**DATA SECTION**

——————

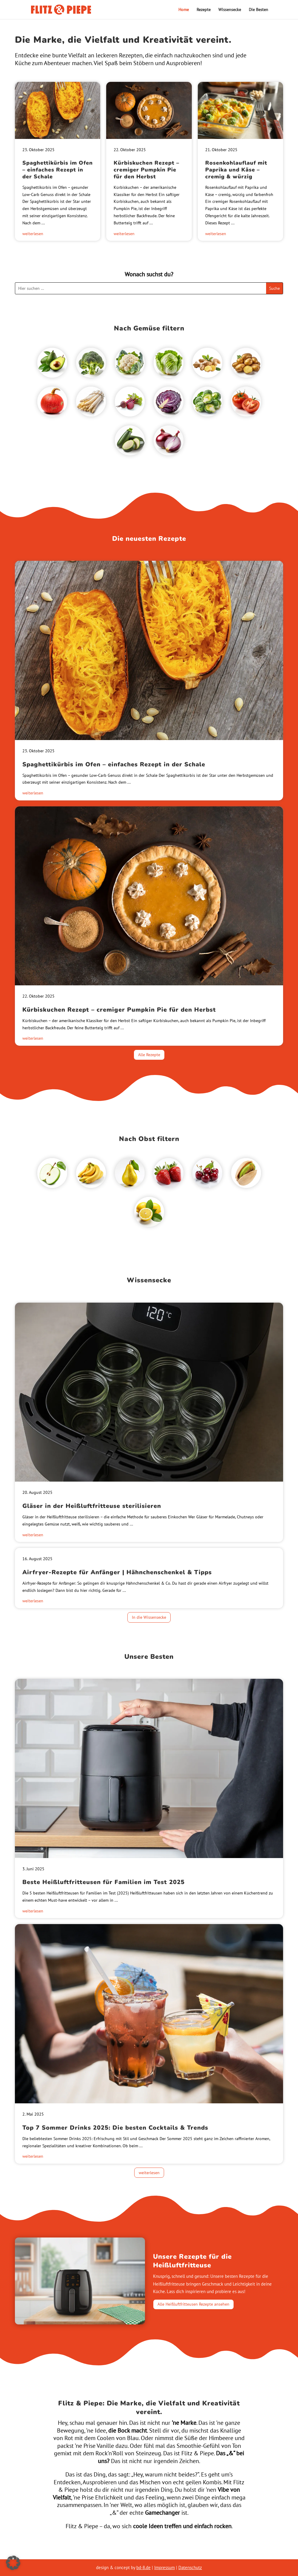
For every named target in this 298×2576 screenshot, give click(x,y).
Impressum (164, 2567)
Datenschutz (190, 2567)
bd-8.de (143, 2567)
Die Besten (258, 9)
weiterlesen (32, 233)
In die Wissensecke (149, 1617)
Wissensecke (229, 9)
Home (183, 9)
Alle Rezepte (149, 1054)
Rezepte (204, 9)
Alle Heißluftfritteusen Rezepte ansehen (193, 2304)
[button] (13, 2563)
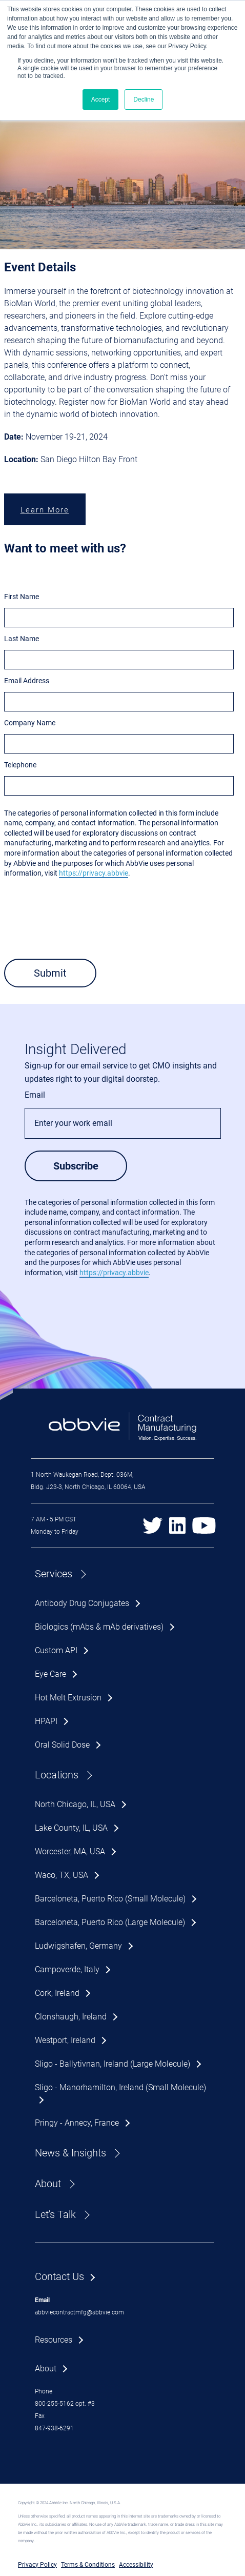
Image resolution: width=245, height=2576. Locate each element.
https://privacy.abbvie (93, 873)
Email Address (26, 681)
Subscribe (75, 1166)
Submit (50, 973)
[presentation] (82, 929)
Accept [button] (100, 99)
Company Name (29, 723)
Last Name (21, 639)
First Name (21, 596)
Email (35, 1095)
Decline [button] (143, 99)
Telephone (20, 765)
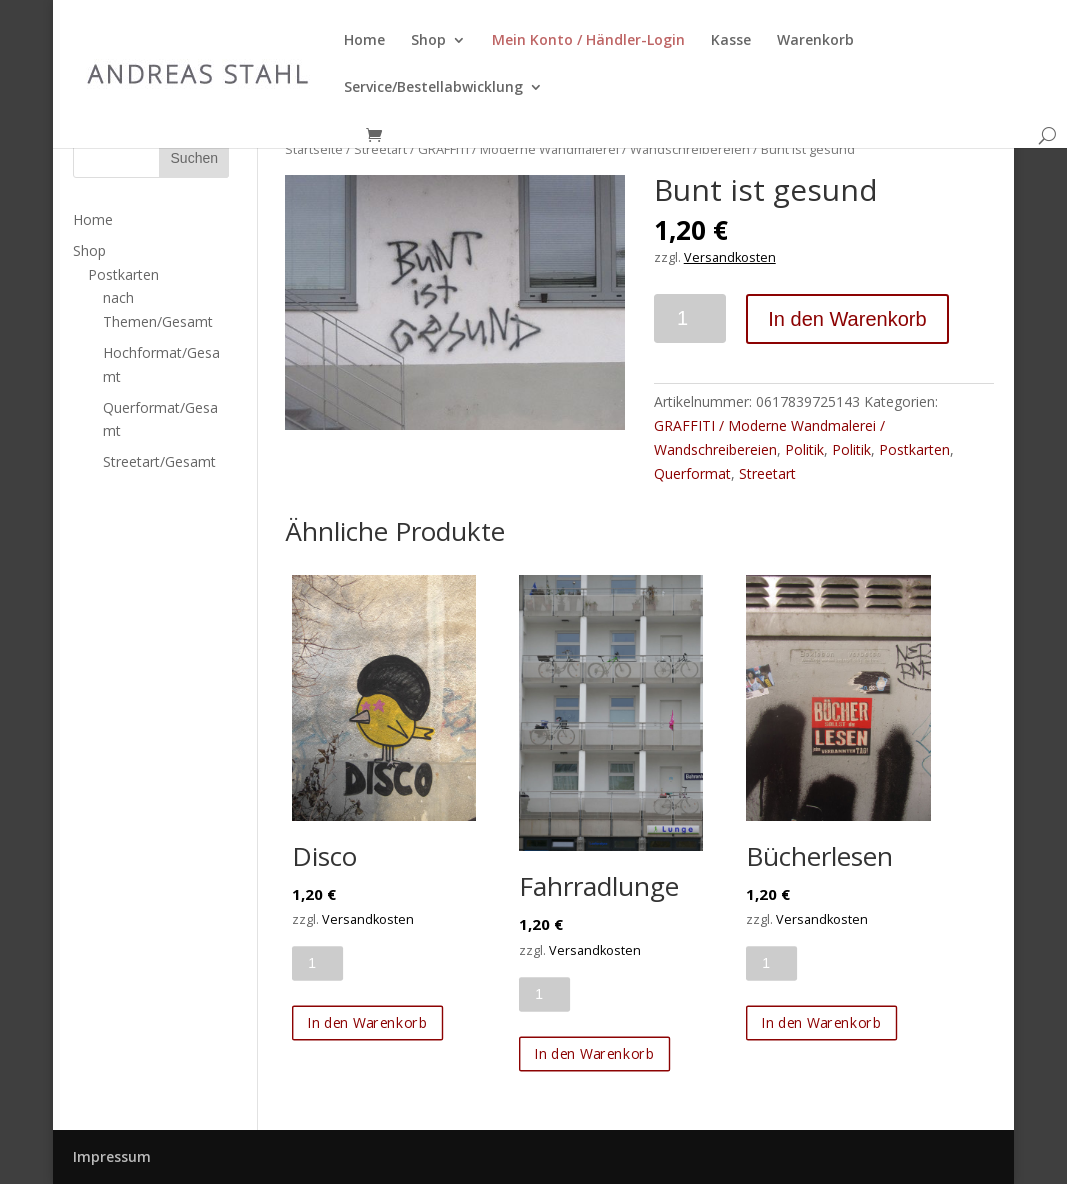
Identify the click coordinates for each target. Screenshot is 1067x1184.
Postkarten (914, 449)
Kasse (731, 41)
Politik (804, 449)
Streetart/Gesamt (159, 461)
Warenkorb (815, 41)
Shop (428, 41)
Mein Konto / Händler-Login (588, 41)
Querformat (692, 473)
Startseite (314, 149)
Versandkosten (730, 257)
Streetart (380, 149)
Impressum (112, 1156)
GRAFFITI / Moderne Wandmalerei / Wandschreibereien (584, 149)
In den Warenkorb (847, 319)
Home (364, 41)
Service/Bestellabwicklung (433, 88)
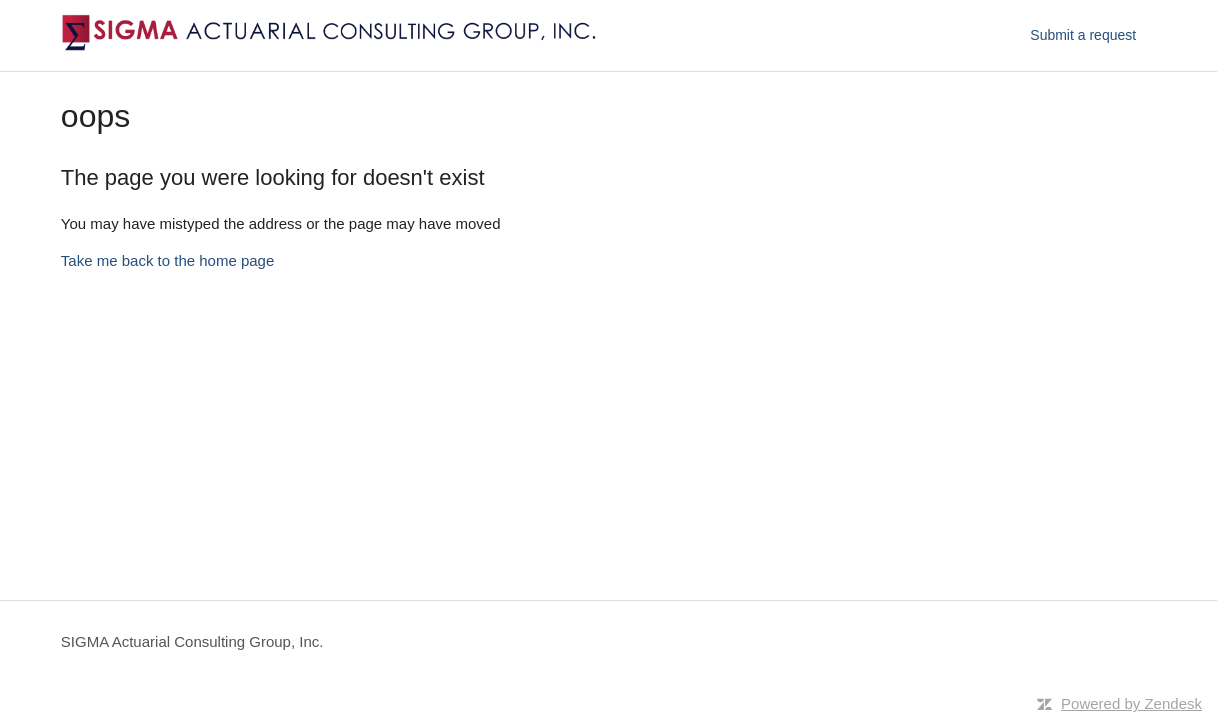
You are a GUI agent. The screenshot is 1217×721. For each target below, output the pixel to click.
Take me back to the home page (167, 260)
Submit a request (1083, 35)
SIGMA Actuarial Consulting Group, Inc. (192, 641)
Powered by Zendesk (1131, 703)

——————

**ASSIGNMENT**
Using the material, find how many lines hold the word "target". Give the number by itself.

**WRITTEN SOLUTION**
3